TASK DESCRIPTION:
Restrict the output to the lines below starting at the one that contains "Mask every instance of <item>right" and ending at the one that contains "Given the image: Mask", and restate them word for word, both ends included.

Records from a data source

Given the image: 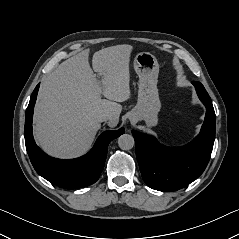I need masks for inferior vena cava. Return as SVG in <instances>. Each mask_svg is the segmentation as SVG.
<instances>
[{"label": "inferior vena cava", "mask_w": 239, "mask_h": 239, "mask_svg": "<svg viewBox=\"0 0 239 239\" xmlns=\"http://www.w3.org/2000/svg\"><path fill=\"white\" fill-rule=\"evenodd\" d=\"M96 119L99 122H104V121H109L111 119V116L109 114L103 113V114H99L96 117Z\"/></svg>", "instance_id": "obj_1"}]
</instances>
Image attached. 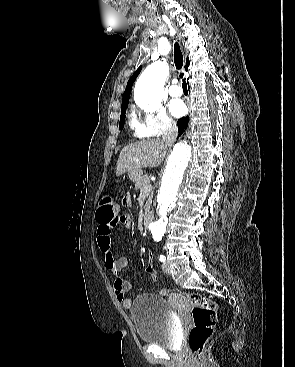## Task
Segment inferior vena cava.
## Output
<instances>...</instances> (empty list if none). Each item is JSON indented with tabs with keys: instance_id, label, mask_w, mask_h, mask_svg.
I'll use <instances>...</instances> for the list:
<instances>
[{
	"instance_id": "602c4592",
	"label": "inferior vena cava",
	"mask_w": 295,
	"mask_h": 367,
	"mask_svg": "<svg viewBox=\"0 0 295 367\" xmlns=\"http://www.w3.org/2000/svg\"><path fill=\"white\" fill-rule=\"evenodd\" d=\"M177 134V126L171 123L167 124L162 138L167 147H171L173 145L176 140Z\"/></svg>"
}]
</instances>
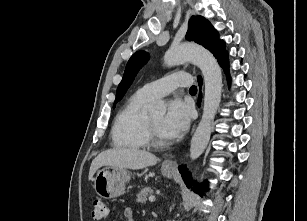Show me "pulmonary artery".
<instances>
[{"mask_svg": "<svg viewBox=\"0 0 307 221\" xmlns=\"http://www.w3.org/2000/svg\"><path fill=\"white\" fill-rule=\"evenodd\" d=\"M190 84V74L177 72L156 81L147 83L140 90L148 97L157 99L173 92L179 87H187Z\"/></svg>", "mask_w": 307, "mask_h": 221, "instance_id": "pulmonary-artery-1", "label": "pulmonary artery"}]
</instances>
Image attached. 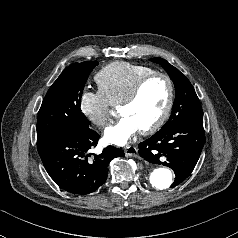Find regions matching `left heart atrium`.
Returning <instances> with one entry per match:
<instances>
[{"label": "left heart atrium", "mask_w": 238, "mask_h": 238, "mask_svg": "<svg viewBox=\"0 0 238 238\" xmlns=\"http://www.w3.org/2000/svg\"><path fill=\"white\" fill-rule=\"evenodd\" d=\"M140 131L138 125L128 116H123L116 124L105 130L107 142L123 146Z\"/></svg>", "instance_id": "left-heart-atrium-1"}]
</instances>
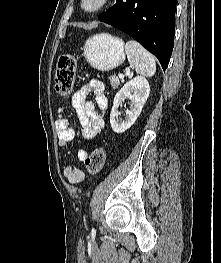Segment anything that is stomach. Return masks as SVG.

==

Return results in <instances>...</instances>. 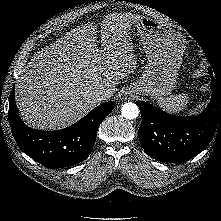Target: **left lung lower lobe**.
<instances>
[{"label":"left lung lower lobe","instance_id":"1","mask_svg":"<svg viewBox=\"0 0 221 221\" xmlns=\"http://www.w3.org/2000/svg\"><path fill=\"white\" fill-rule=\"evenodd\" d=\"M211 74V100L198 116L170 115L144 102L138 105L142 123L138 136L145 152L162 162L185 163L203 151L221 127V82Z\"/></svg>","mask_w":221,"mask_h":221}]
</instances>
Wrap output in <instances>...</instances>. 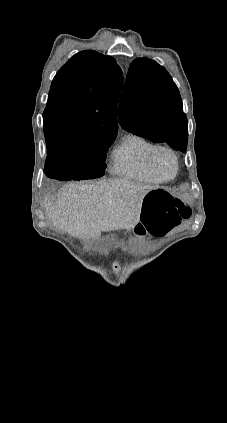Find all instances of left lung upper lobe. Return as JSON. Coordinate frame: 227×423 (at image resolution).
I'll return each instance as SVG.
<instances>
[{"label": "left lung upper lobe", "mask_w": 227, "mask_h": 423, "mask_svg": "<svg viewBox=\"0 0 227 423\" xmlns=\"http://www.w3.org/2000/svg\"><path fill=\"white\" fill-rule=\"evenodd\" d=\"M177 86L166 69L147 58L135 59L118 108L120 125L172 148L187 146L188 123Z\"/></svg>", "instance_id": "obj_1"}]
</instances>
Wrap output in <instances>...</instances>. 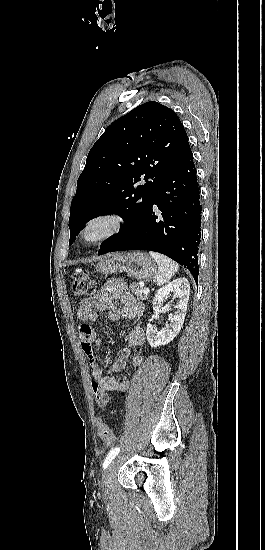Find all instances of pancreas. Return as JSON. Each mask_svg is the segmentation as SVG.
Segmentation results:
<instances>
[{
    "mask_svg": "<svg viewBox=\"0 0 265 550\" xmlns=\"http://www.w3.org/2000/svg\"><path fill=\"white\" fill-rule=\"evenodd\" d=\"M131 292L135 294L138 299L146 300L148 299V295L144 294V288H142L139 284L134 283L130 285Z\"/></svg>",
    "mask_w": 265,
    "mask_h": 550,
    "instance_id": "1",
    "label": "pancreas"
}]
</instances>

---

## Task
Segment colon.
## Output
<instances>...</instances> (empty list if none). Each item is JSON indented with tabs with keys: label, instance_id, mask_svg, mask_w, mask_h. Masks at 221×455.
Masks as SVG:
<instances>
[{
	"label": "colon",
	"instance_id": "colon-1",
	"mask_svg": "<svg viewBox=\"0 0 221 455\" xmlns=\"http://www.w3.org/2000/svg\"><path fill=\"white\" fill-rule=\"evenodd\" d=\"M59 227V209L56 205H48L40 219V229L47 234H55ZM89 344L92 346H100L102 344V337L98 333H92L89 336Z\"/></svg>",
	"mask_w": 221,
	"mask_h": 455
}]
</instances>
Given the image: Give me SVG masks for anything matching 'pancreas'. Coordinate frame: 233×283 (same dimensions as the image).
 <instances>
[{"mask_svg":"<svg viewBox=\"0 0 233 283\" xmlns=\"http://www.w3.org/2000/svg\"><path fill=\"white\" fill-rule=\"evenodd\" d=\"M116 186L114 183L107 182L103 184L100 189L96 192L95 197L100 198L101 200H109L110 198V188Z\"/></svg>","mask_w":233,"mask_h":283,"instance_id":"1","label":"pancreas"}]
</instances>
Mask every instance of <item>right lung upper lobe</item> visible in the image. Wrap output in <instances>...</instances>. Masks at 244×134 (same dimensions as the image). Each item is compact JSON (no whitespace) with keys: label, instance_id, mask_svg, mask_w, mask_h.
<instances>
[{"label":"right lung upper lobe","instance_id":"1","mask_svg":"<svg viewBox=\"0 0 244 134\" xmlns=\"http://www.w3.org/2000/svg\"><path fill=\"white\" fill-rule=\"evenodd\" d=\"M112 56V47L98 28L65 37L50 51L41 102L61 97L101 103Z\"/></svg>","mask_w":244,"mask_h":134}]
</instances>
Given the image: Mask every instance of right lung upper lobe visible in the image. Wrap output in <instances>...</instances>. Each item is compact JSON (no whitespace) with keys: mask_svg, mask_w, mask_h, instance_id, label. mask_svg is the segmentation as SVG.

WRITTEN SOLUTION:
Mask every instance of <item>right lung upper lobe</item> visible in the image. Wrap output in <instances>...</instances>. Masks at 244×134 (same dimensions as the image). Each item is compact JSON (no whitespace) with keys: label, instance_id, mask_svg, mask_w, mask_h.
<instances>
[{"label":"right lung upper lobe","instance_id":"1","mask_svg":"<svg viewBox=\"0 0 244 134\" xmlns=\"http://www.w3.org/2000/svg\"><path fill=\"white\" fill-rule=\"evenodd\" d=\"M112 56V47L98 28L65 37L50 51L41 102L61 97L101 103Z\"/></svg>","mask_w":244,"mask_h":134}]
</instances>
Given the image: Mask every instance of right lung upper lobe visible in the image. Wrap output in <instances>...</instances>. Each item is compact JSON (no whitespace) with keys: mask_svg, mask_w, mask_h, instance_id, label. mask_svg is the segmentation as SVG.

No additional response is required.